To begin, when cuts come, there is no guarantee as to where rates will settle compared to the neutral rate. Inflation has come down markedly in the past two years, but it remains above the Fed’s 2% target. If upward pressure on prices persists, the Fed’s rate cuts could land at a level that is still restrictive (albeit less so than now).

Even if restriction is unnecessary and rates are cut to a neutral level, there is no guarantee as to what the nominal rate of interest will end up being. In the low-inflation low-growth environment of the period prior to the pandemic, most economists pegged the neutral rate at a very low level. The Fed held its policy rate near zero and the economy never grew fast enough to send inflation higher than target.

In the post-pandemic economy, it’s widely believed that the neutral rate is now much higher than in the past. So, cutting rates to neutral would be unlikely to bring back the low levels of rates many of us had become accustomed to prior to COVID.

This matters to investors because interest rates impact borrowing costs, which influence demand, supply, and ultimately the profits of companies whose stocks are traded by investors. Given the uncertainty about the dynamics of the economy, the neutral rate, and interest rate policy, it’s impossible to know exactly where rates will land. But the level of interest rates in the future will have far more of an impact on the economic environment and financial markets than when the first cut in rates occurs.

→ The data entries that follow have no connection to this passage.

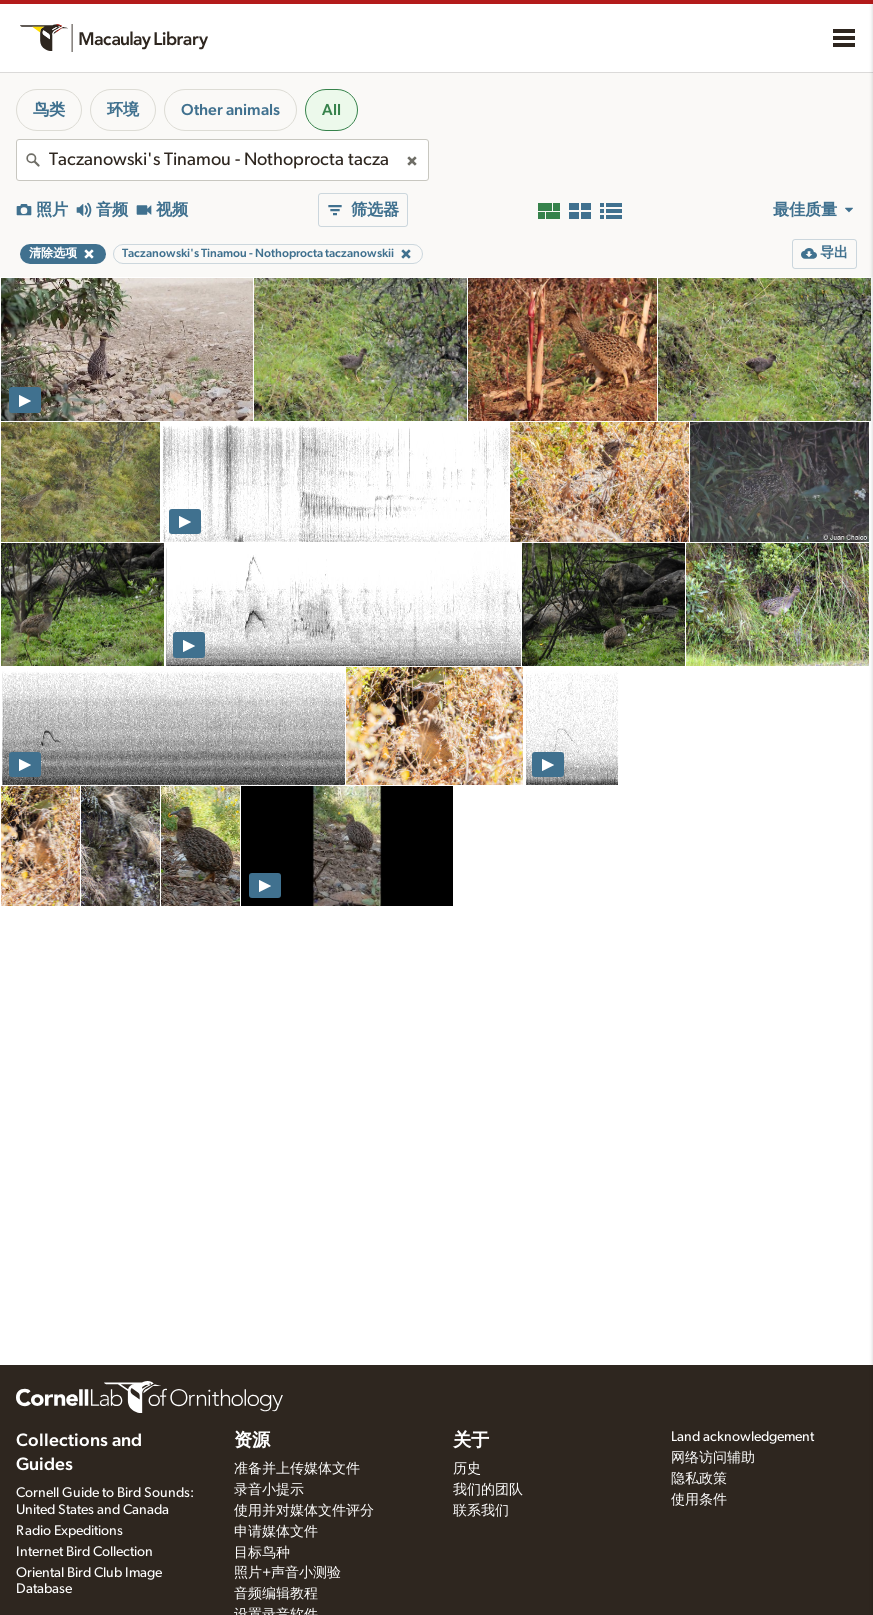 This screenshot has width=873, height=1615. What do you see at coordinates (331, 110) in the screenshot?
I see `All` at bounding box center [331, 110].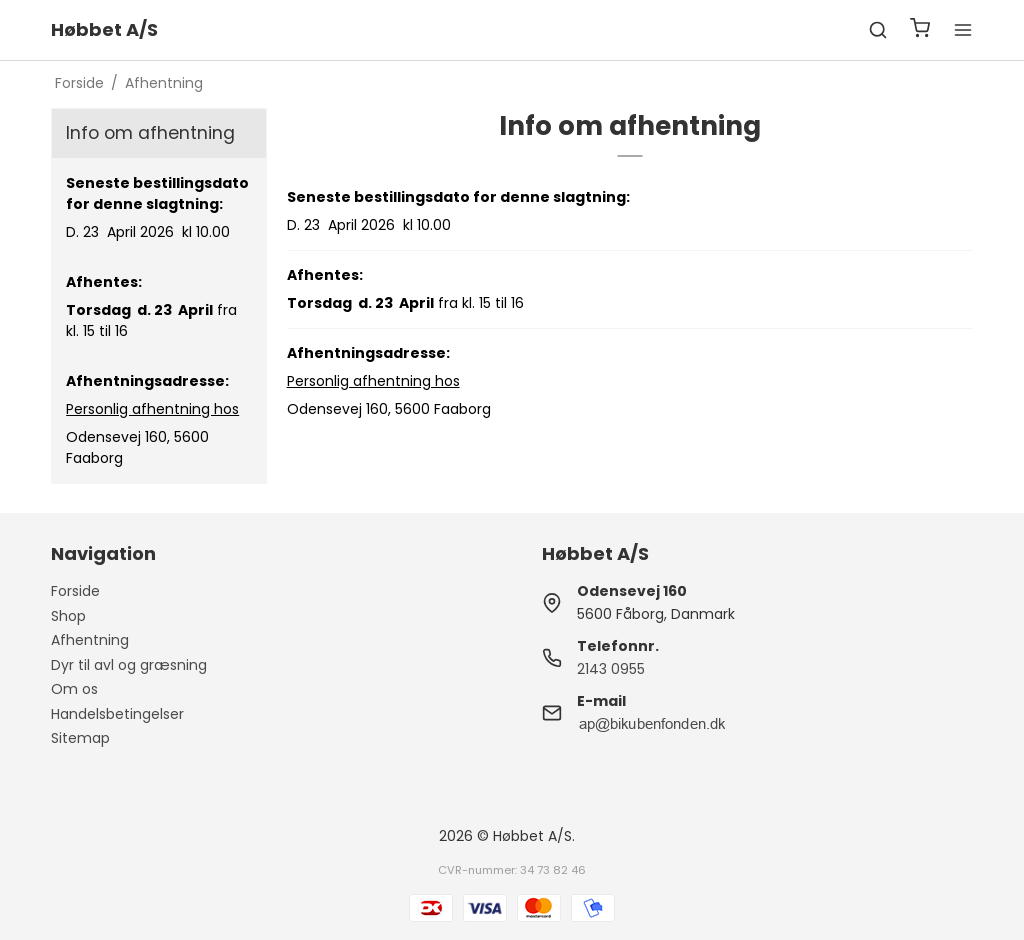 Image resolution: width=1024 pixels, height=940 pixels. What do you see at coordinates (129, 665) in the screenshot?
I see `Dyr til avl og græsning` at bounding box center [129, 665].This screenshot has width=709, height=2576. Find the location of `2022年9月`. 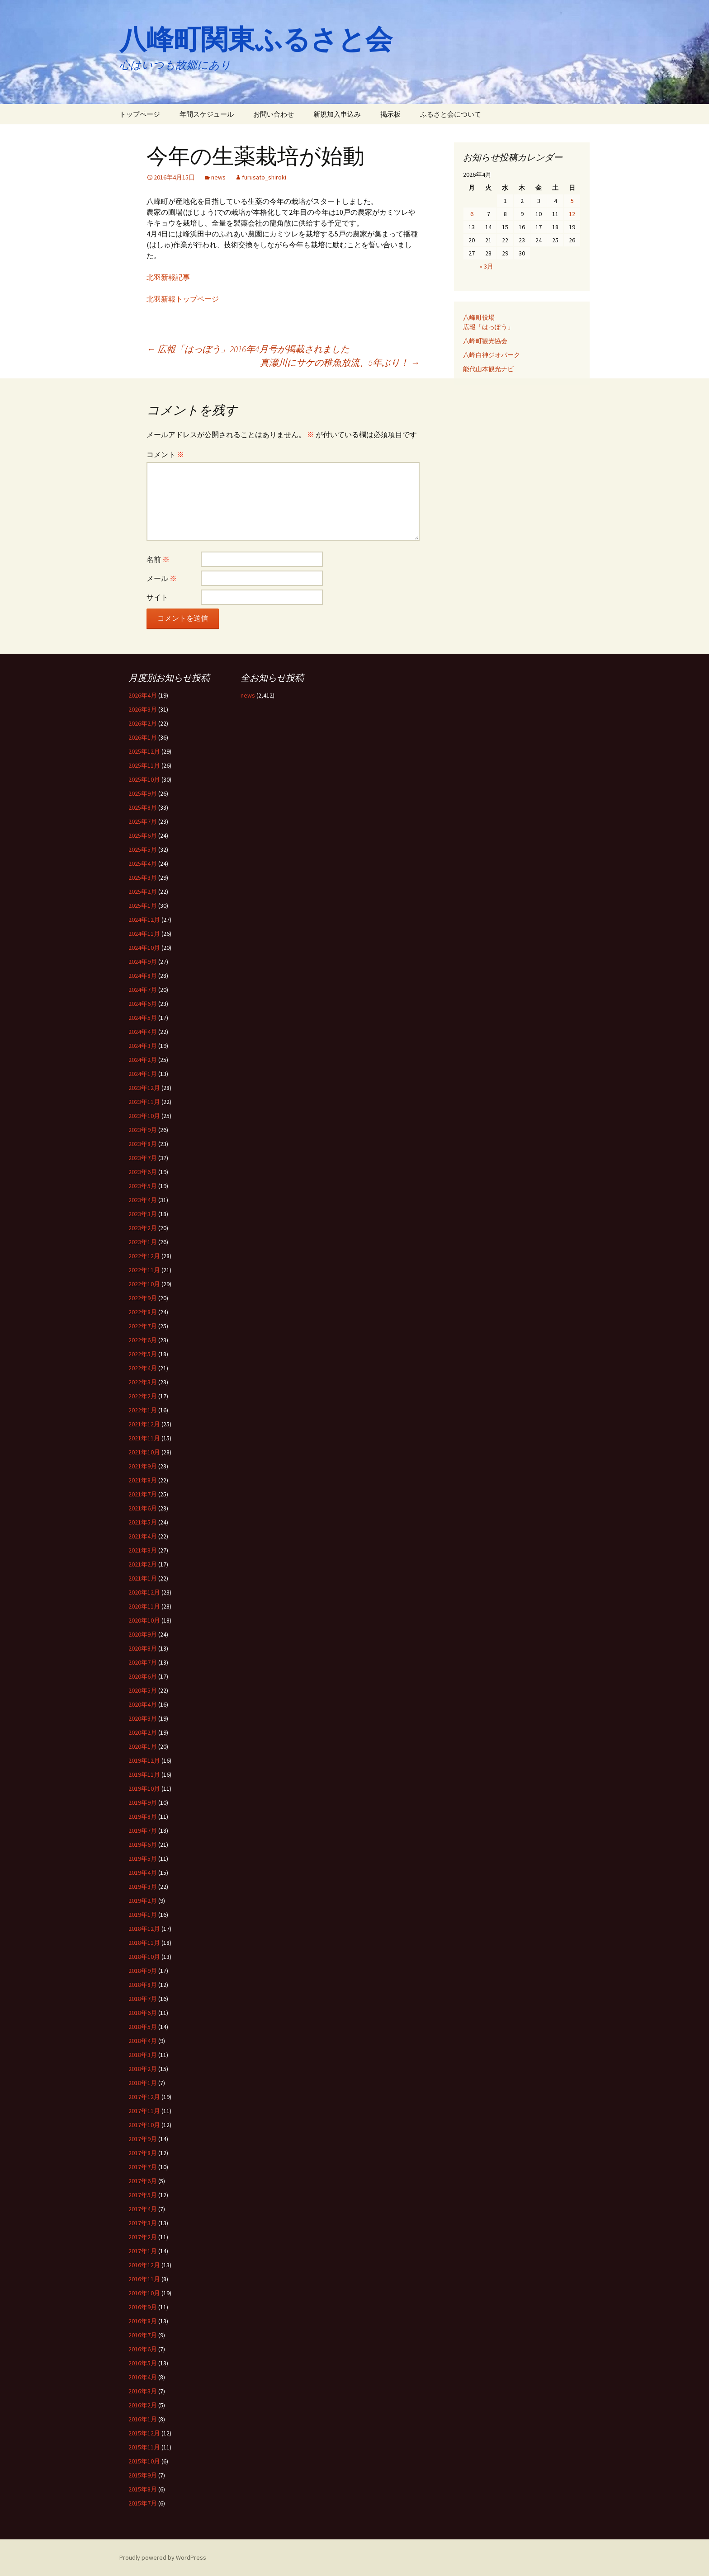

2022年9月 is located at coordinates (142, 1298).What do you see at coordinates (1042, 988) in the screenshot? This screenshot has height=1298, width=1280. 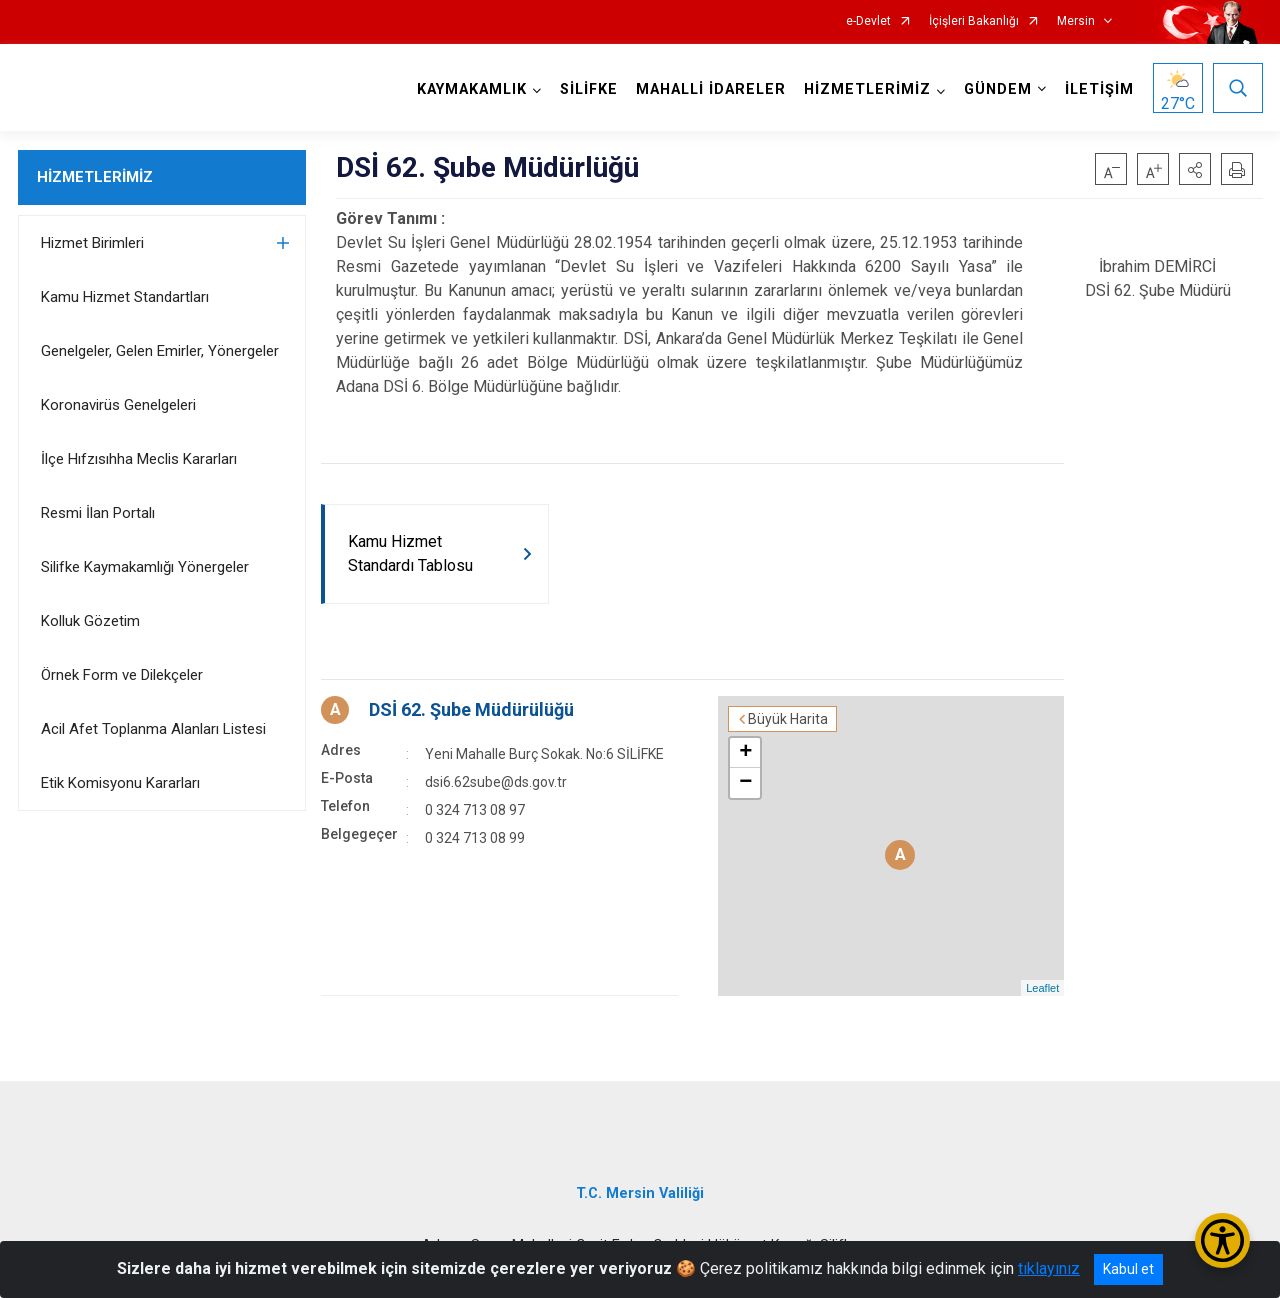 I see `Leaflet` at bounding box center [1042, 988].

Alesco Advisors applies an investment philosophy with this type of uncertainty in mind. We construct client portfolios that are intended to weather a variety of market environments, because we know that future economic conditions are impossible to predict. We believe this practice is the best way to give our clients the highest probability of achieving their long-term investment goals.

The content in this blog post is provided for informational purposes only, and should not be construed as personalized investment advice. The data and information used in the preparation of this blog post are obtained from third-party sources believed to be reliable, but Alesco Advisors does not guarantee the accuracy, completeness, or timeliness of the data and information.